Variation in LLERCP content is associated with phenotypic variation
A series of analyses were conducted to test for potential functional roles of circRNAs. First, a gene ontology enrichment analysis showed that genes that give rise to circRNAs are more likely to be associated with cellular component organization, intracellular membrane-bounded organelle, nucleotide binding, helicase activity and coenzyme binding than the reference genes in B73 genome (Fig S6). Additionally, as compared to genes without detectable circRNAs, genes with detectable circRNAs were enriched to overlap a set of 6,575 non-redundant genes that have been associated with phenotypic variation based on genome-wide association mapping (GWAS) (see Methods), as tested via Monte Carlo simulation (P<=0.001; see Methods). The proportion of genes with circRNAs and functional association sites is significantly higher than the randomly-selected genes without detectable circRNAs (P = 5.22E-31), randomly-selected genes with similar gene length distribution as circRNA genes (P = 1.09E-03), and randomly-selected genes with LLERCPs but without detectable circRNAs (P=3.34E-14; Fig 6A). More intriguingly, about 17% of genes with circRNAs and GWAS signals are the ones with LLERCPs (Fig 6B). Such an enrichment of LLERCPs in genes with circRNAs and GWAS signals is much higher than the randomly-selected genes without detectable circRNAs (P = 6.45E-26). Meanwhile, such an enrichment is also observed compared to genes without detectable circRNA but with similar gene length distribution as circRNA genes (P = 6.98E-06; Fig 6B). Additionally, circRNAs with miRNA targets is also more likely to be associated with phenotypic variation (Fig S7).

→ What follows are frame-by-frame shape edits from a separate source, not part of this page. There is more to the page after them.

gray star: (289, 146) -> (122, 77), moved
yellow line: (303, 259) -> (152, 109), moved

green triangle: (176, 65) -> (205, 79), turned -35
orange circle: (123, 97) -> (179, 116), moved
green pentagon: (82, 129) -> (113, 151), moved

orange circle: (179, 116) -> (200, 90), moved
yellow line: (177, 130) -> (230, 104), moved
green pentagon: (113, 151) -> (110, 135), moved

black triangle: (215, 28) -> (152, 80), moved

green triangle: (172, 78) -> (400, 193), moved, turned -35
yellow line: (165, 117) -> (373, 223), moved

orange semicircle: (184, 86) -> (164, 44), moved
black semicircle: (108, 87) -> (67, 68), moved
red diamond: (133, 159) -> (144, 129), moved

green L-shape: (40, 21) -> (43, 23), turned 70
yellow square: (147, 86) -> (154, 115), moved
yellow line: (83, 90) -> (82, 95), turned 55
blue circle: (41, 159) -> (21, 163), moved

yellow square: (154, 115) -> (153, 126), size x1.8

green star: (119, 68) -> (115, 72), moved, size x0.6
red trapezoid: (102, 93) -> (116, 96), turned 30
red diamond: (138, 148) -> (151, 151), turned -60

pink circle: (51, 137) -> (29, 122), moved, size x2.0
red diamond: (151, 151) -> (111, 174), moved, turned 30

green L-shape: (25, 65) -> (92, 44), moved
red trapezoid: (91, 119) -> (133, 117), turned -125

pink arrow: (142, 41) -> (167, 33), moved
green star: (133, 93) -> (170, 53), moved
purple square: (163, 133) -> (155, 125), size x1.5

(A) Enrichment of GWAS signals in genes with detectable circRNAs. (B) Enrichment of LLERCPs in genes with detectable circRNAs and GWAS signals. Circular, linearsame, linearrcp and linear represent genes with detectable circRNAs, randomly-selected genes with same gene-length distribution as circRNA genes, randomly-selected genes with LLERCPs but without detectable circRNAs, and randomly-selected genes, respectively. The asterisks represent the significant level less than 0.01.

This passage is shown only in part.